И все же ежедневно, не зная отдыха, я обращался к мольберту. Натурщица тоже приходила ежедневно. Через некоторое время тело женщины стало действовать на меня еще более угнетающе, чем прежде. Я просто завидовал ее здоровью. Глядя без всякого выражения в угол комнаты, она неизменно лежала на розовом ковре.
«Эта женщина похожа скорее на животное, чем на человека», — думал я иногда, водя кистью по холсту.
Однажды теплым ветреным днем я, сидя у мольберта, старательно работал кистью. Натурщица была, кажется, мрачнее обычного. Мне вдруг почудилась в теле этой женщины дикая сила. Больше того, почудился какой-то особый запах, исходящий у нее из-под мышек. Он напоминал запах кожи негра.
— Ты где родилась?
— В префектуре Гумма, в городе **.
— В городе **? Там ведь у вас много ткацких фабрик.
— Да.
— А ты ткачихой не была?
— Была в детстве.
Во время этого разговора я вдруг заметил, что у женщины набухли груди. Они напоминали теперь два кочана капусты. Я, разумеется, как обычно, продолжал работать кистью. Но меня странно тянуло к грудям женщины, к их отталкивающей прелести.
В ту ночь ветер не прекращался. Я внезапно проснулся и пошел в уборную. Но окончательно пробудился, только когда отодвинул сёдзи. Невольно я остановился и стал осматривать комнату, особенно розовый ковер под ногами. Потом погладил его босой ногой.

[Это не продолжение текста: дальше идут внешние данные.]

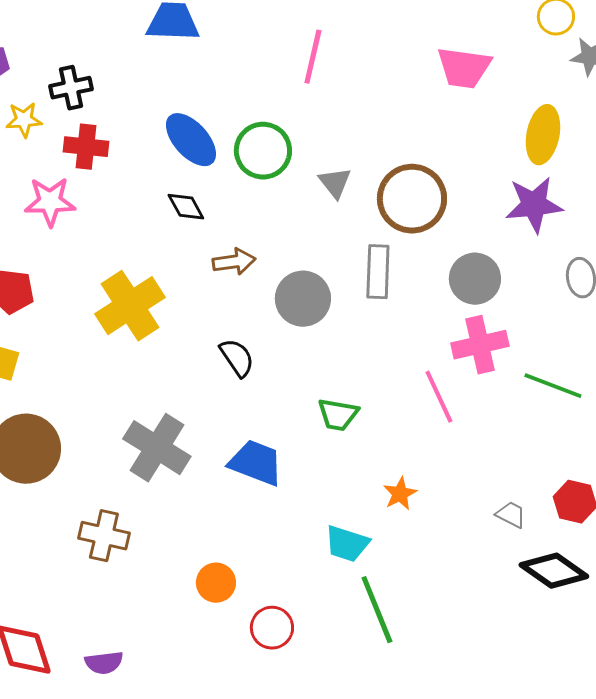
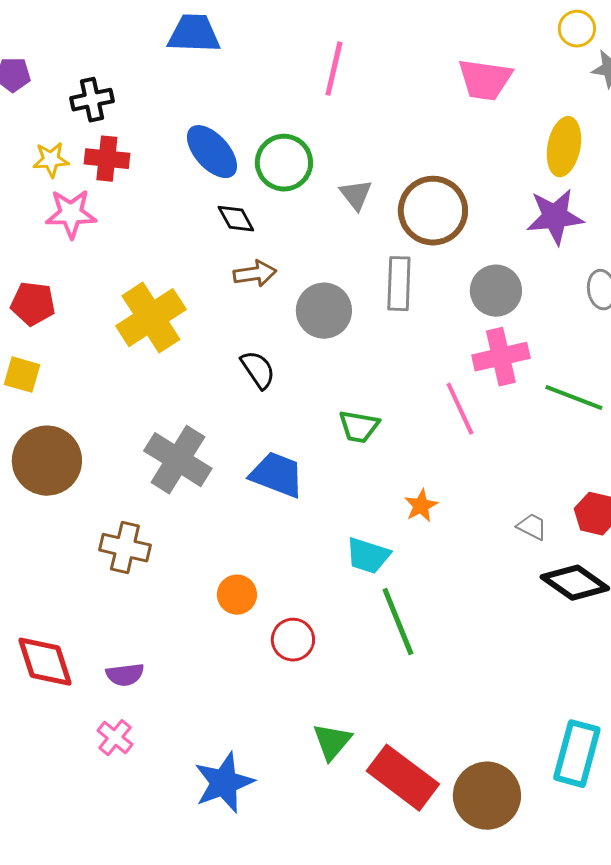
yellow star: (24, 120) -> (51, 160), moved
black diamond: (186, 207) -> (236, 219), moved

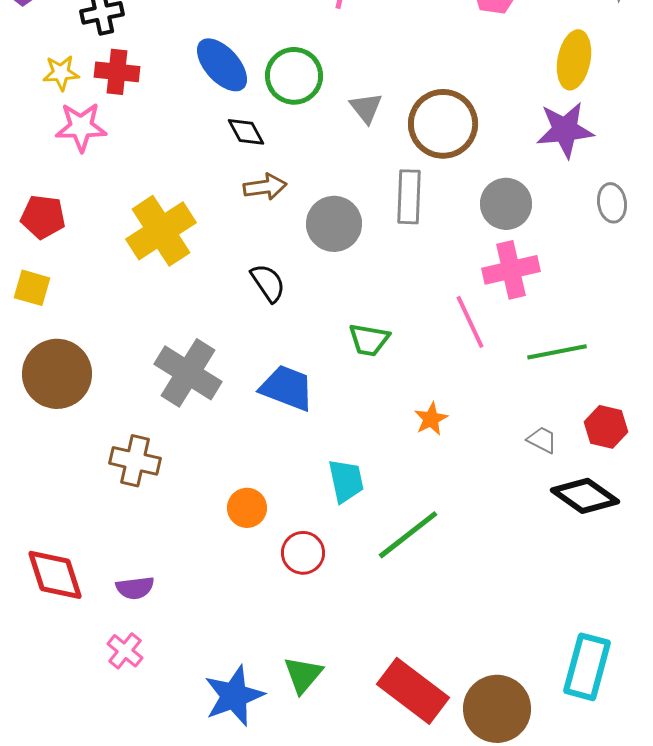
green line: (574, 398) -> (557, 352), moved, turned -32
cyan trapezoid: (368, 556) -> (346, 481), moved, turned -120
green line: (398, 622) -> (408, 535), turned 74
green triangle: (332, 742) -> (303, 675), moved

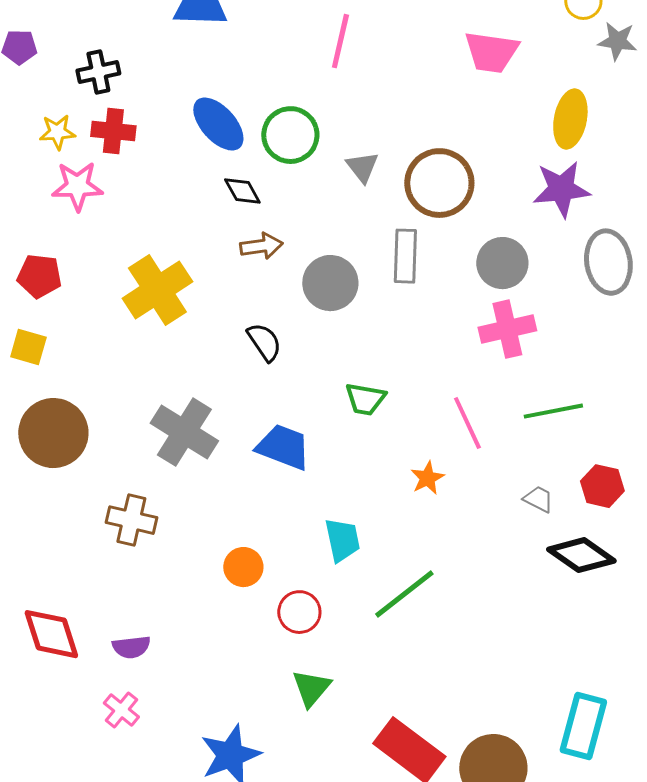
gray ellipse: (612, 203) -> (608, 262), size x1.6
pink line: (470, 322) -> (467, 423), moved
green triangle: (303, 675) -> (311, 688), moved

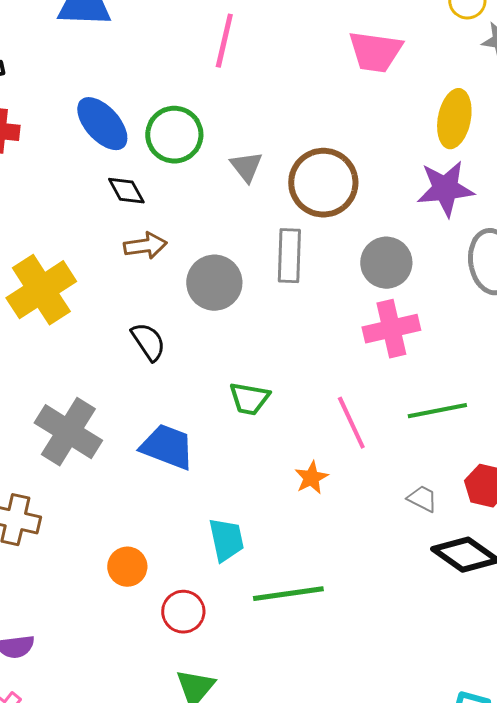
green line: (404, 594) -> (288, 594), turned 30

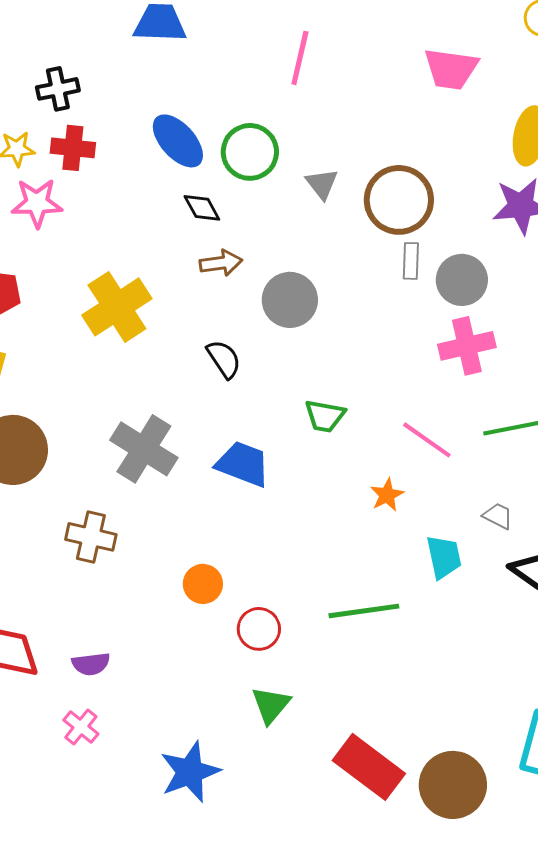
gray rectangle: (289, 256) -> (411, 261), moved, size x0.7
pink line: (351, 423) -> (427, 440), turned -30
cyan trapezoid: (226, 540) -> (444, 557), moved

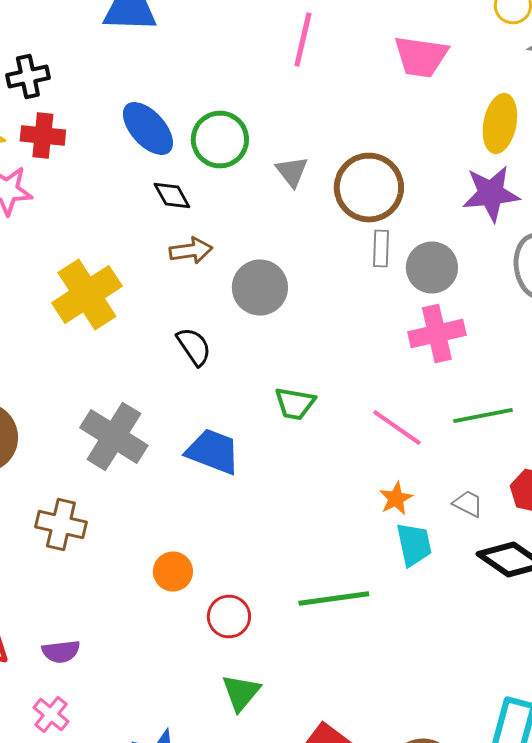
pink line: (300, 58) -> (303, 40), moved
orange star: (387, 495) -> (396, 498), moved

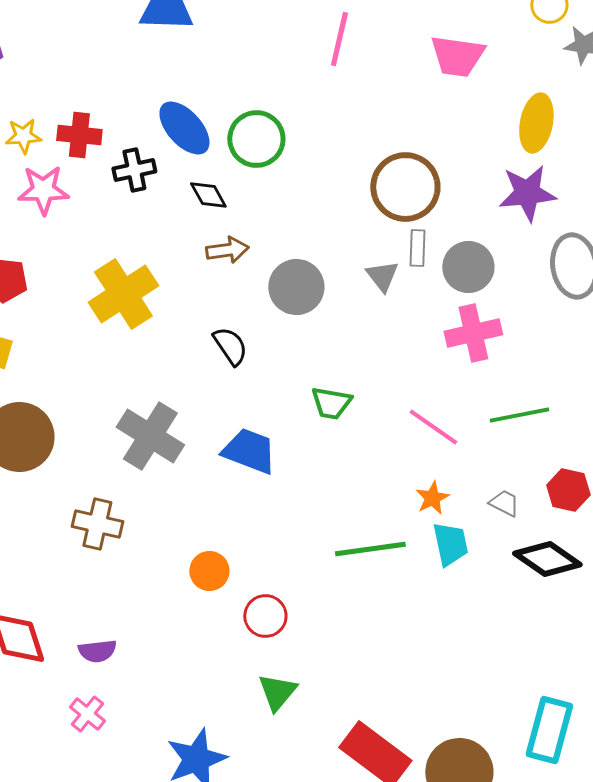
black cross: (28, 76) -> (134, 170), moved
gray triangle: (292, 172) -> (382, 276), moved
green line: (334, 598) -> (370, 549), moved

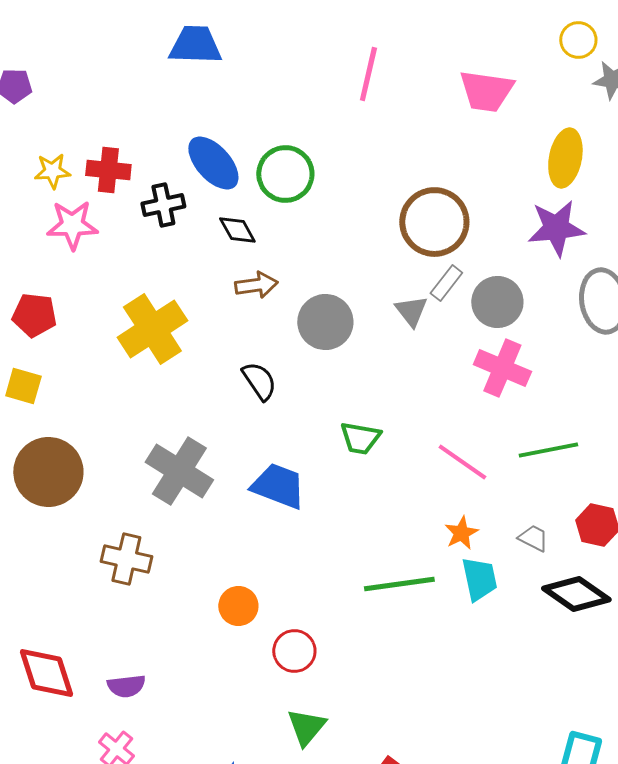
gray rectangle: (417, 248) -> (446, 283), turned 36
pink cross: (473, 333) -> (502, 368), turned 36

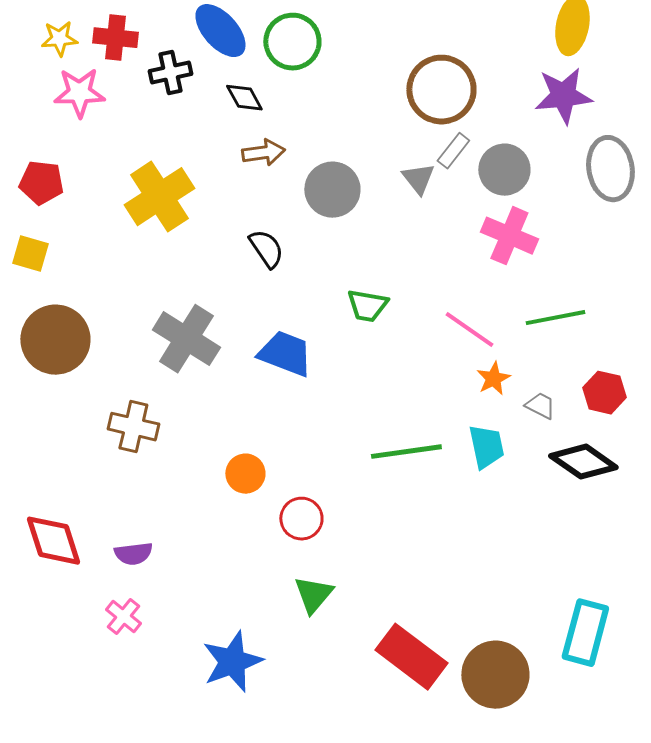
orange star: (461, 533) -> (493, 379), moved

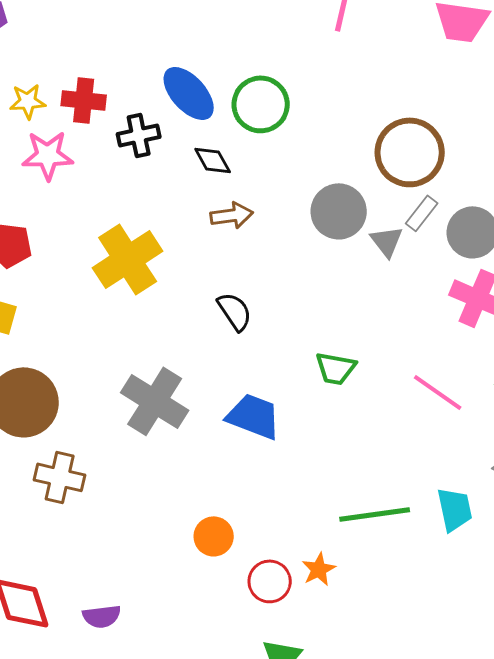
gray circle: (332, 190) -> (339, 211), moved
orange star: (493, 379) -> (319, 569), moved
brown cross: (133, 427) -> (60, 477), moved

Неожиданное ощущение, будто трогаешь мех. «Какого, интересно, цвета ковер с изнанки?» Это тоже почему-то меня беспокоило. Но посмотреть я как-то не решался. Возвратившись из уборной, я быстро нырнул в постель.

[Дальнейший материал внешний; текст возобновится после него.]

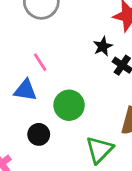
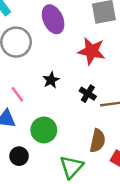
black star: (103, 46) -> (51, 80), moved

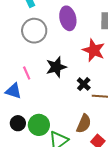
black star: (51, 80) -> (56, 67), size x1.5
green circle: (44, 130) -> (39, 125), moved

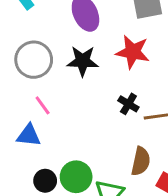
gray circle: (34, 31) -> (34, 60), moved
black star: (56, 67) -> (83, 61), moved, turned 30

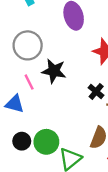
black star: (83, 61) -> (54, 71), moved

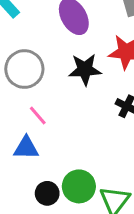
black star: (54, 71) -> (85, 69), moved

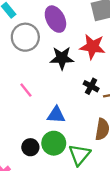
gray circle: (24, 69) -> (25, 37), moved
blue triangle: (26, 148) -> (56, 115), moved

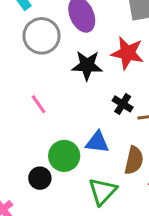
blue triangle: (56, 115) -> (97, 142), moved
green circle: (54, 143) -> (64, 156), moved

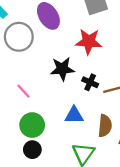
black star: (87, 65) -> (62, 69), moved
green circle: (64, 156) -> (32, 125), moved

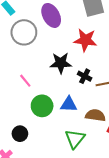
green circle: (32, 125) -> (42, 106), moved
brown semicircle: (105, 126) -> (95, 115), turned -90
black circle: (32, 150) -> (20, 134), moved

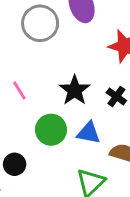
black star: (61, 63) -> (75, 90), moved, turned 30
pink line: (25, 81) -> (19, 91), moved

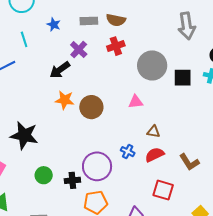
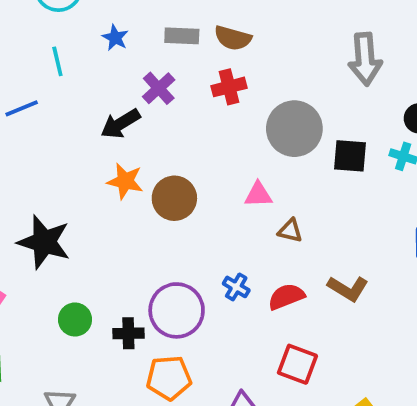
brown triangle: (153, 132) -> (290, 231), moved
brown L-shape: (189, 162) -> (348, 289), moved, turned -30

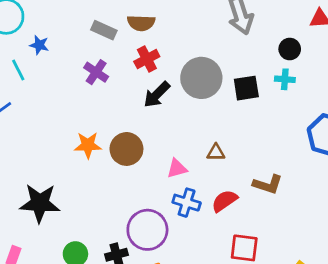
gray rectangle: (182, 36) -> (104, 30), turned 35
blue star: (115, 38) -> (39, 45), moved
black arrow: (120, 124) -> (157, 95), moved
pink triangle: (258, 195) -> (177, 168), moved
blue cross: (236, 287) -> (187, 203), size x1.4

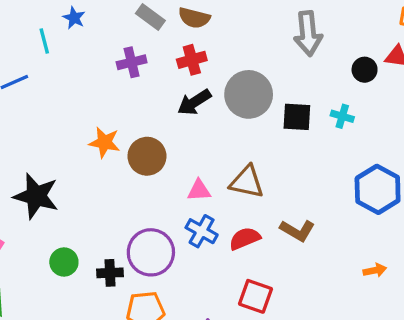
black circle: (290, 49) -> (365, 70), moved
purple cross: (96, 72) -> (132, 62), turned 30
brown triangle: (216, 152) -> (247, 182), size x1.6

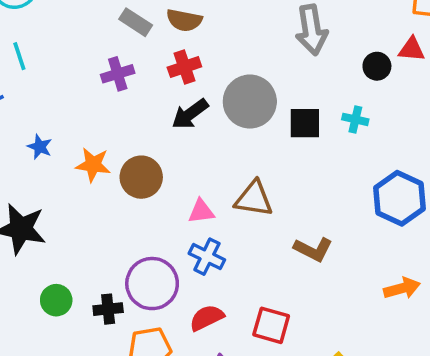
blue star: (74, 18) -> (40, 147), moved
red semicircle: (245, 239) -> (207, 318), moved
orange arrow: (375, 270) -> (402, 288), size x1.4

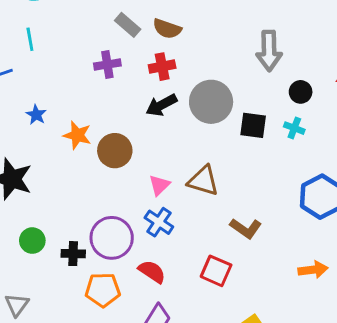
black circle: (377, 66) -> (301, 92), moved
pink triangle: (201, 211) -> (159, 185), turned -45
red semicircle: (207, 318) -> (152, 272), turned 52
red square: (271, 325) -> (216, 271), moved

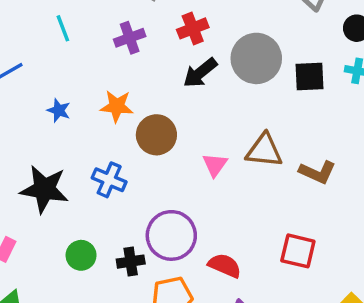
cyan line: (30, 39) -> (63, 28), moved
orange star: (77, 135) -> (117, 106), moved
blue cross: (159, 222) -> (109, 180), moved
brown L-shape: (246, 228) -> (317, 172), moved

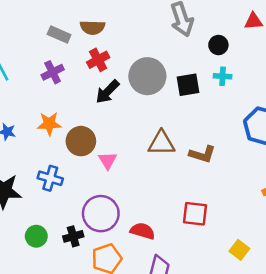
pink triangle: (215, 165) -> (108, 160), moved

На следующий день, закончив работу, я почувствовал, что устал больше, чем обычно. И пребывание в комнате меня ничуть не успокаивало. Поэтому я решил пойти на дамбу за домом. Уже темнело. Но, как ни странно, деревья и электрические столбы все еще ясно вырисовывались на фоне неба. Идя по дамбе, я все время испытывал искушение громко крикнуть. Но, естественно, надо было подавить это искушение. Мне почудилось, что я двигаюсь лишь мысленно, и я спустился на одну из деревенских улиц, идущих параллельно дамбе.

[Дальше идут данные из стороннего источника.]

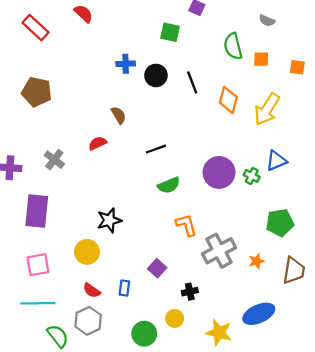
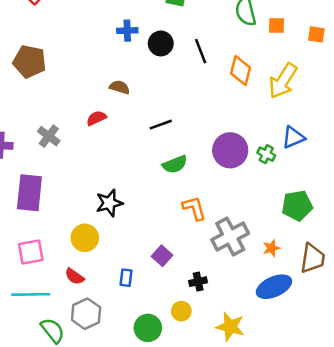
brown semicircle: (119, 115) -> (120, 87), turned -42
red semicircle: (92, 290) -> (74, 276), moved
blue ellipse: (259, 314) -> (274, 287), moved

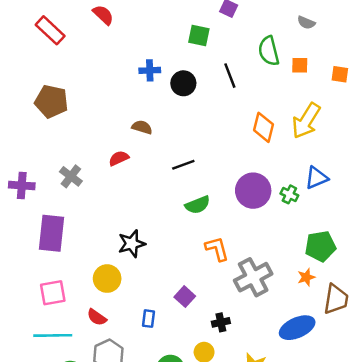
black line: (201, 51) -> (230, 76), moved
orange diamond: (241, 70) -> (264, 127), moved
orange star: (271, 248) -> (306, 277), moved

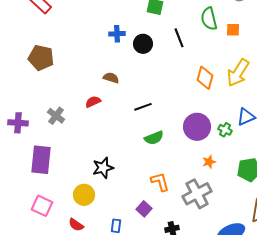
orange L-shape: (217, 249) -> (160, 182), moved
orange star: (306, 277) -> (209, 162), moved
pink square: (53, 293) -> (42, 206), turned 35

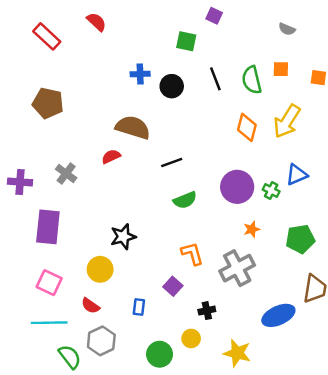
green semicircle: (209, 19) -> (252, 80), moved
brown semicircle: (111, 78) -> (133, 127), size x1.8

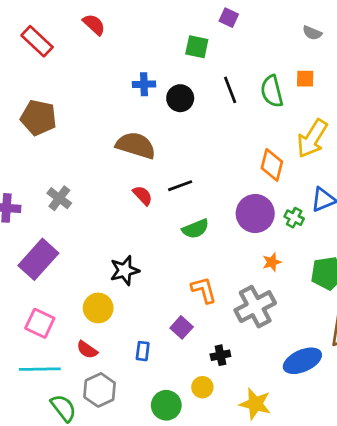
orange diamond: (247, 127) -> (272, 165), moved
red semicircle: (111, 156) -> (143, 195), moved, turned 72
purple rectangle: (48, 227) -> (38, 259), turned 36

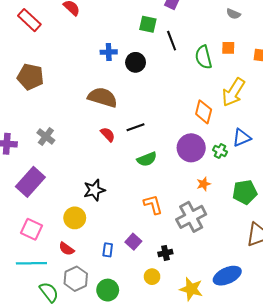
black line: (230, 90) -> (172, 41), moved
purple square: (182, 327) -> (133, 242), moved
blue ellipse: (302, 361) -> (227, 276), moved
green circle: (166, 405) -> (108, 290), moved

На этой улице по-прежнему почти не было прохожих. Только к одному из электрических столбов была привязана корейская корова. Вытянув шею, корова по-женски смотрела на меня затуманившимися глазами. У нее был такой вид, будто она ждала, что я подойду к ней. Я почувствовал, как внутри у меня медленно поднимается протест против этой стоявшей с таким видом корейской коровы. «Когда ее поведут на бойню, у нее будет точно такой же взгляд». Это чувство вселило в меня тревогу. Постепенно мной овладевала тоска, и я, чтобы не пройти мимо коровы, свернул в переулок.